Find the number of lines below in which the word "Deep" appears, and write that number only.

◆ ◆ ◆ ◆ ◆

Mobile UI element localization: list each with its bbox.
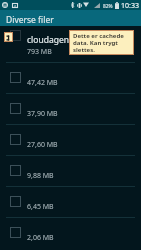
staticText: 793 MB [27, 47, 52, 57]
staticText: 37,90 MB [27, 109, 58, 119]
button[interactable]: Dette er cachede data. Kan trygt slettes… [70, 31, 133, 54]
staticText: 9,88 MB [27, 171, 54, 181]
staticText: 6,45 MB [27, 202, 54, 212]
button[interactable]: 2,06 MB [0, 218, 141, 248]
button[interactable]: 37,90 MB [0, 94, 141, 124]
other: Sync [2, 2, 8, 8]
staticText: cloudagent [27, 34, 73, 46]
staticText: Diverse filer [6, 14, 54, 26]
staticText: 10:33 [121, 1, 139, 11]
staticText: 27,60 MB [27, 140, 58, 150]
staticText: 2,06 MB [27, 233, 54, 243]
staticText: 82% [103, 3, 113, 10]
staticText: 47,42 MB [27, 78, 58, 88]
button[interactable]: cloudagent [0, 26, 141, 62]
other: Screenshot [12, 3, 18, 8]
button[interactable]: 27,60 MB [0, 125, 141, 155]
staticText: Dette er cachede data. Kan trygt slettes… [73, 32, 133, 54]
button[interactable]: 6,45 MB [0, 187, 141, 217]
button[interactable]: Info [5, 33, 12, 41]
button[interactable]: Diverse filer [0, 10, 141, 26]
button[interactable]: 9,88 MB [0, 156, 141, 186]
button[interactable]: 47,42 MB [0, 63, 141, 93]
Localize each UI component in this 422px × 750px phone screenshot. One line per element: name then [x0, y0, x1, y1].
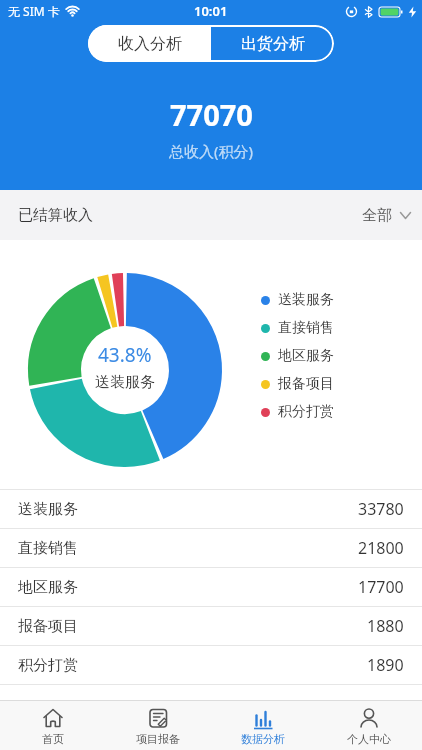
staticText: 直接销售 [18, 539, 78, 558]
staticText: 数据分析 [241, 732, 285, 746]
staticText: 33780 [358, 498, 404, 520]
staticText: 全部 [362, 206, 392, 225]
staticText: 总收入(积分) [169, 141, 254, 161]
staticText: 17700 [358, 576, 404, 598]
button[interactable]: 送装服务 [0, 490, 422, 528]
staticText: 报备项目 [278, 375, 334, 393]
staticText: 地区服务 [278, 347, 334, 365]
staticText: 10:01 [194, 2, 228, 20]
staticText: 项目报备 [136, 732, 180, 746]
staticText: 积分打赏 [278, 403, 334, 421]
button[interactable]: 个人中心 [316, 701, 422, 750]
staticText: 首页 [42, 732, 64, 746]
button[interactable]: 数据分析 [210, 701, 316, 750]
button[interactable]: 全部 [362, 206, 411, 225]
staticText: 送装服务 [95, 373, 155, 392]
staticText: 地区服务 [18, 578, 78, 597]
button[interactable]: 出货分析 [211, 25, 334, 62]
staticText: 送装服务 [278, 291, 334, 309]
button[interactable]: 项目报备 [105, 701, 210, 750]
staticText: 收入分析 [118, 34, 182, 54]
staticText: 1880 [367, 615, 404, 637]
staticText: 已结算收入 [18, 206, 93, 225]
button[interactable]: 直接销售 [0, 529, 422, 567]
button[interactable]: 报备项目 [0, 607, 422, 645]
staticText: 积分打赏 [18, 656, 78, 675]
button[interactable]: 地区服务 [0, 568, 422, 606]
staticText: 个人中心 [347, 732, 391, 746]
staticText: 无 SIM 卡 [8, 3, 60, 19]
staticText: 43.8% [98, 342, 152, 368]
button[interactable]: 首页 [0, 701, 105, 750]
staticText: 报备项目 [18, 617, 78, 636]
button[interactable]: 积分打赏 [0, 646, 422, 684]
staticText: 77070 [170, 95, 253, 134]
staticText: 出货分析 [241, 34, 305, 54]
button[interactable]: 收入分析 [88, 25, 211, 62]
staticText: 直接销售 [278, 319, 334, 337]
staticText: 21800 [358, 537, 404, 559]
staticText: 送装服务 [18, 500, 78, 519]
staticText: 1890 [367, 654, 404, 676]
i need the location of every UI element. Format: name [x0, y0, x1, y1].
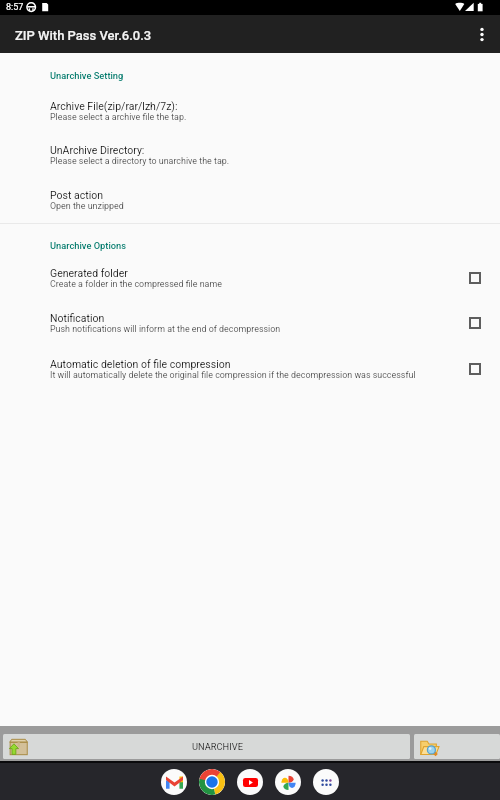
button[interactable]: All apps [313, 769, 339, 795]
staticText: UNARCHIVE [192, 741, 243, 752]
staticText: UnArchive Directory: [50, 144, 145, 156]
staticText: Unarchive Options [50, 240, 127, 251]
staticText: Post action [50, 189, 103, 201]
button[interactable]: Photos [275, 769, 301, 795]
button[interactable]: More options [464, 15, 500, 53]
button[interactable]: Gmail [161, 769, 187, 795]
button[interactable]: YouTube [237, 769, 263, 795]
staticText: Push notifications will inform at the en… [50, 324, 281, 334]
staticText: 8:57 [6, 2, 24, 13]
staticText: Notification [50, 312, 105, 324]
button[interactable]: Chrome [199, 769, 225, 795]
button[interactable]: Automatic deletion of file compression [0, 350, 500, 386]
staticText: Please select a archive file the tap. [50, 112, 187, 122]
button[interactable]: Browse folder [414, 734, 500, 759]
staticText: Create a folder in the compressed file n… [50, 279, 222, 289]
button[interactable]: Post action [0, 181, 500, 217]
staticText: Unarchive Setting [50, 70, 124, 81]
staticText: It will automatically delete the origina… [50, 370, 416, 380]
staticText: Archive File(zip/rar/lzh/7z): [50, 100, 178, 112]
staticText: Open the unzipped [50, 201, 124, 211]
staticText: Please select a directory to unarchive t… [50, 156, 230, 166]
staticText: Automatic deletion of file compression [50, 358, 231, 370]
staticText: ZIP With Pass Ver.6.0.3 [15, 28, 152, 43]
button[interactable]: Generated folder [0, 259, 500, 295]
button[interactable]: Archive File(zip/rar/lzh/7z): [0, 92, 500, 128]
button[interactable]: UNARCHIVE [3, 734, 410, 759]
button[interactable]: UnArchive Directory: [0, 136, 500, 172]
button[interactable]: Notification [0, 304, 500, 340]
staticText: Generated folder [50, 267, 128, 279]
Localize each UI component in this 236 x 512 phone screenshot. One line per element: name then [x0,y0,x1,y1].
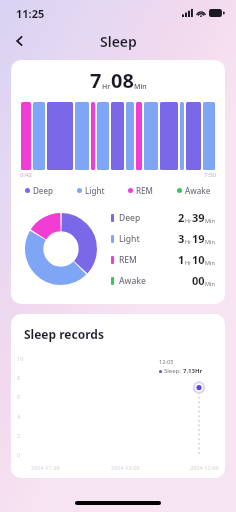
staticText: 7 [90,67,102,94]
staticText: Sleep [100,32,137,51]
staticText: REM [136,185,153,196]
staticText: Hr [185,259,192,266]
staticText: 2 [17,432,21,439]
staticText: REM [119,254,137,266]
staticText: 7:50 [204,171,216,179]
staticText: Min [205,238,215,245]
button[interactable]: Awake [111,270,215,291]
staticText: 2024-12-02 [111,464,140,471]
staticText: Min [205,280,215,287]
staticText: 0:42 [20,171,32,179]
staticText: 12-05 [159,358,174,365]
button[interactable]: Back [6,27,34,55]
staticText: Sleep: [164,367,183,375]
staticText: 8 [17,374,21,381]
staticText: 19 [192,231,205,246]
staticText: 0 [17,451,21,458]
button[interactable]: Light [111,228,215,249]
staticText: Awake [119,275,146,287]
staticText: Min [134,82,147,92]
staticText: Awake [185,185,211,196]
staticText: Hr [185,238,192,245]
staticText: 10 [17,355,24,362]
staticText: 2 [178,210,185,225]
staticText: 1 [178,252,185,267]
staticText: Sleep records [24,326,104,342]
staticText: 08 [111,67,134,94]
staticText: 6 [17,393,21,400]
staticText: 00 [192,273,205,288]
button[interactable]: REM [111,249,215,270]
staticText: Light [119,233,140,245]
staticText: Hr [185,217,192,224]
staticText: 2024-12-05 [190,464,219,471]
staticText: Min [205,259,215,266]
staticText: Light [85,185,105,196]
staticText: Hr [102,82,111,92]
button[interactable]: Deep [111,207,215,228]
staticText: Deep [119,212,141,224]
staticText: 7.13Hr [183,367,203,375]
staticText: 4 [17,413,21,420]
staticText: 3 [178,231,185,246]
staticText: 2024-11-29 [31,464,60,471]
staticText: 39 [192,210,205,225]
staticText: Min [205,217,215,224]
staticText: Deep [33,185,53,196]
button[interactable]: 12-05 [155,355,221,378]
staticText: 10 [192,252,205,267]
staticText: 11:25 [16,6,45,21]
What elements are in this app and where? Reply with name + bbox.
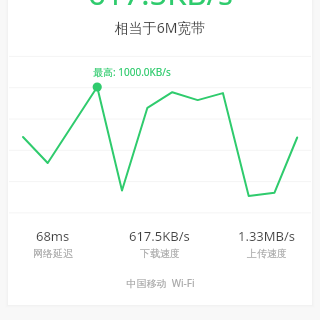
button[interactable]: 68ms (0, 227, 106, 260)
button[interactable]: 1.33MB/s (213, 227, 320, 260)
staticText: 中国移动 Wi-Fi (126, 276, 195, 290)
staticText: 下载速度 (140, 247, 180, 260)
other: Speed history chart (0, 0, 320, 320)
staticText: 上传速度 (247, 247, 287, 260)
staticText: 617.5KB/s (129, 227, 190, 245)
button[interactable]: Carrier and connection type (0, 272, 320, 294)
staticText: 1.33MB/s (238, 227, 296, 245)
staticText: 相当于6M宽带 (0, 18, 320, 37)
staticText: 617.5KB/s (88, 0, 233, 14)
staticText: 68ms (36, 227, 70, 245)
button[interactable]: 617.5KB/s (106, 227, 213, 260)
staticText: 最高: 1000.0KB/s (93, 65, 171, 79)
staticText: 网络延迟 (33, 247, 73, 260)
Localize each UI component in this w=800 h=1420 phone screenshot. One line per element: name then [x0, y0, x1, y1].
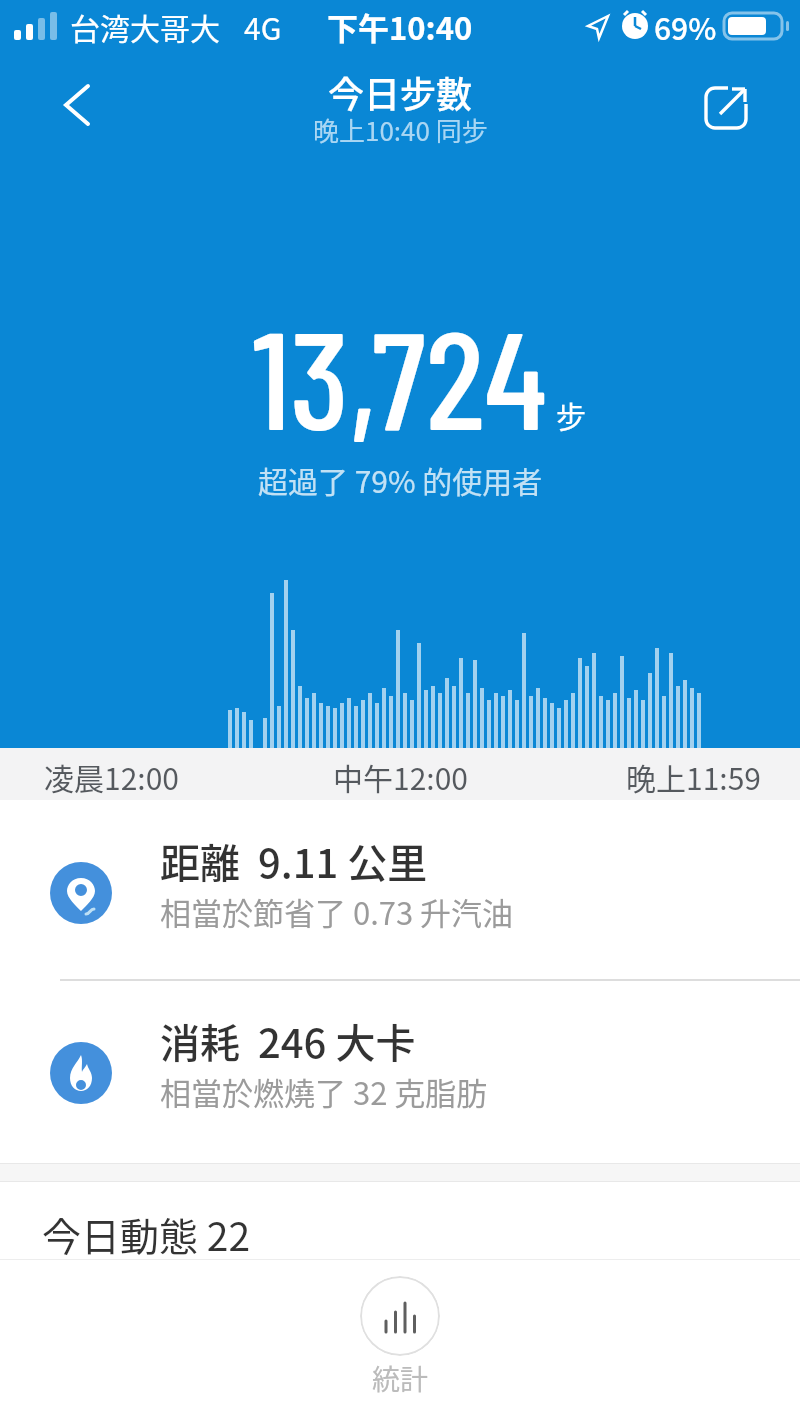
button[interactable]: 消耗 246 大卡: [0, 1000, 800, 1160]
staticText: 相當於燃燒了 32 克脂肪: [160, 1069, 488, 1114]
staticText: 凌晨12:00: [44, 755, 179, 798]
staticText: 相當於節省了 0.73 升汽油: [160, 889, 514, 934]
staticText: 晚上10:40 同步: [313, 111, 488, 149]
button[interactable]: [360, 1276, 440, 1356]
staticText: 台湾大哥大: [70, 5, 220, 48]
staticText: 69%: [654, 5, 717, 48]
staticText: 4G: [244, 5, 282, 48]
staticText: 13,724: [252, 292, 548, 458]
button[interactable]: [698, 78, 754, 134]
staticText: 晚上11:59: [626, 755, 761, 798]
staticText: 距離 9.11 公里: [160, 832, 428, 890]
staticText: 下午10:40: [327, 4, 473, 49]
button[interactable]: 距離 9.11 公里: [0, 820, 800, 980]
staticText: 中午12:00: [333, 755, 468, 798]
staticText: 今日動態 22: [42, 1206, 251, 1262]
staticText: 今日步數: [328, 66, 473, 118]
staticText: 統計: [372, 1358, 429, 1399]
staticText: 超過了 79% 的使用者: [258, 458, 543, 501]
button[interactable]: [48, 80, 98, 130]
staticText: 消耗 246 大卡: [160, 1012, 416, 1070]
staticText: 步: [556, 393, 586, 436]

◆ ◆ ◆ ◆ ◆

TASK OUTPUT> 3